I believe a variety of moral communities ought to be free to arise, with the variations among them due in part to the different ways in which their respective memberships chose to define “virtue.”  But this would be a desirable state of affairs only so long as all of those memberships accepted honesty as the one common virtue that every person in society must be required to accept as the non-negotiable starting point for any kind of discourse or interaction between the members of one moral community and the members of any other.  The members of each of the moral communities would be free to conduct their affairs by the moral code that they had accepted for themselves and their children—and then “sink or swim” accordingly.  (This relates to the goal of promoting commitment and responsibility.)

[3] Such truth groups could exist both online and in the real world; however, it seems to me that to work, online truth groups would have to require the use of real rather than anonymous identities in order to ensure accountability.  And, in any event, I think online truth groups should at most be adjuncts to real-world truth groups, since to be consistently honest and intolerant of dishonesty often takes courage, and so will require the real-world moral support of other people.

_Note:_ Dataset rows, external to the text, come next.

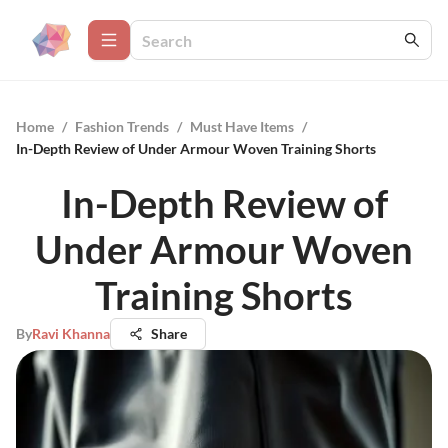
Home
/
Fashion Trends
/
Must Have Items
/
In-Depth Review of Under Armour Woven Training Shorts
In-Depth Review of
Under Armour Woven
Training Shorts
By
Ravi Khanna
Share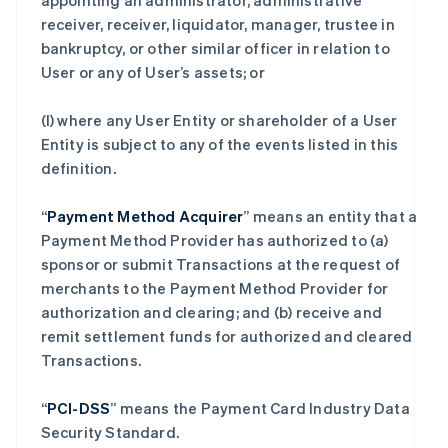
appointing an administrator, administrative
receiver, receiver, liquidator, manager, trustee in
bankruptcy, or other similar officer in relation to
User or any of User’s assets; or
(l) where any User Entity or shareholder of a User
Entity is subject to any of the events listed in this
definition.
“
Payment Method Acquirer
” means an entity that a
Payment Method Provider has authorized to (a)
sponsor or submit Transactions at the request of
merchants to the Payment Method Provider for
authorization and clearing; and (b) receive and
remit settlement funds for authorized and cleared
Transactions.
“
PCI-DSS
” means the Payment Card Industry Data
Security Standard.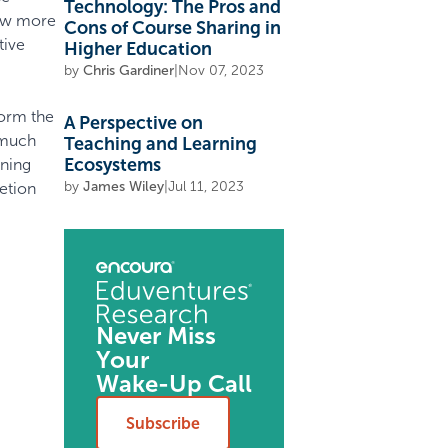
Technology: The Pros and
now more
Cons of Course Sharing in
tive
Higher Education
by
Chris Gardiner
|
Nov 07, 2023
form the
A Perspective on
 much
Teaching and Learning
Ecosystems
rning
by
James Wiley
|
Jul 11, 2023
etion
Never Miss
Your
Wake-Up Call
Subscribe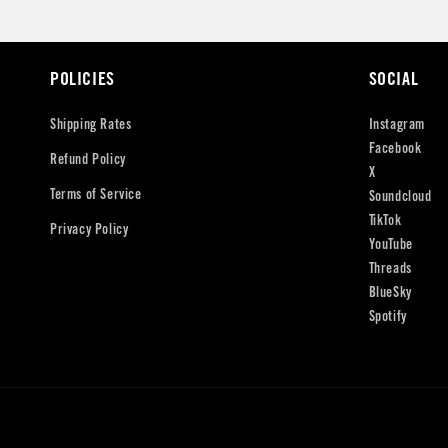
POLICIES
SOCIAL
Shipping Rates
Instagram
Facebook
Refund Policy
X
Terms of Service
Soundcloud
TikTok
Privacy Policy
YouTube
Threads
BlueSky
Spotify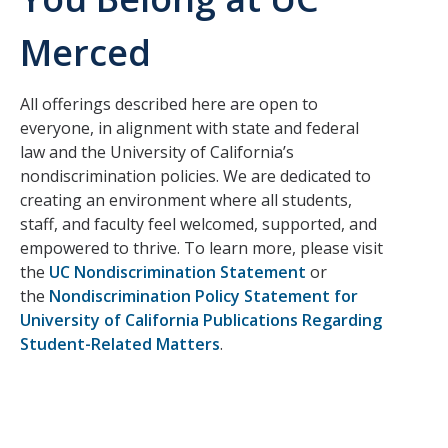
Merced
CAPTCHA
All offerings described here are open to
This question is for testing whether or not you are a human visitor and to prevent automated
everyone, in alignment with state and federal
law and the University of California’s
nondiscrimination policies. We are dedicated to
spam submissions.
creating an environment where all students,
staff, and faculty feel welcomed, supported, and
empowered to thrive. To learn more, please visit
the
UC Nondiscrimination Statement
or
the
Nondiscrimination Policy Statement for
University of California Publications Regarding
Student-Related Matters
.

[4] Speaking for myself at least, I am content in the belief that in a society in which fully honest discourse existed (but only in a society in which fully honest discourse existed), rational and mutually agreeable solutions to our commonly shared problems would be found; so I have no desire to make an “end-run” around those solutions in advance by way of any “plotting and scheming.”

[5] In connection with this idea, consider the following line from the 2015 movie The Big Short:  “We live in an era of fraud in America.  Not just in banking, but in government, education, religion, food, even baseball… What bothers me isn’t that fraud is not ‘nice.’  Or that fraud is ‘mean.’  It’s that, for fifteen thousand years, fraud and short-sighted thinking have never, ever worked.  Not once.”



[6] I say “many truth group members” rather than “any truth group members” because I can imagine the occasional member “selling out” by getting a highly lucrative job that required him to lie as part of his job duties, which would make it impossible for him to remain a member of any genuine truth group.  But relatively few members of the honesty culture would be presented with such opportunities, so the general “ratchet effect” would still be at work.

[7] However, the “learning process” would of course continue even after the initial transition period had come to an end, since this learning process is necessarily one without end:  We can always be improving our knowledge of how other individuals will likely interpret, or make sense of, or react to, the communications that we make to them; and also improving our knowledge of how other individuals likely meant for us to interpret, or make sense of, or react to, the communications that they make to us.  This ongoing learning process is the means by which we move toward increasingly effective communication—thus giving rise to an ever-closer or ever-tighter “meeting of minds” or “coming together of minds” or “gathering of minds” (which is, in fact, more or less what the words “communicate” and “commune” and “community” literally mean according to their etymologies).

Also, it would be sensible for truth group members to first reach agreement about, and focus their attention on, the more obvious and egregious types of lying.  Then, over time, as a result of having become more accustomed to giving careful thought about the general problem of dishonesty, the types of dishonesty that initially seemed to many members to be “non-obvious”—the types about which the members were initially unable to reach agreement—would gradually begin to appear to the general truth group membership to more obviously be instances of dishonesty than they once appeared to them to be.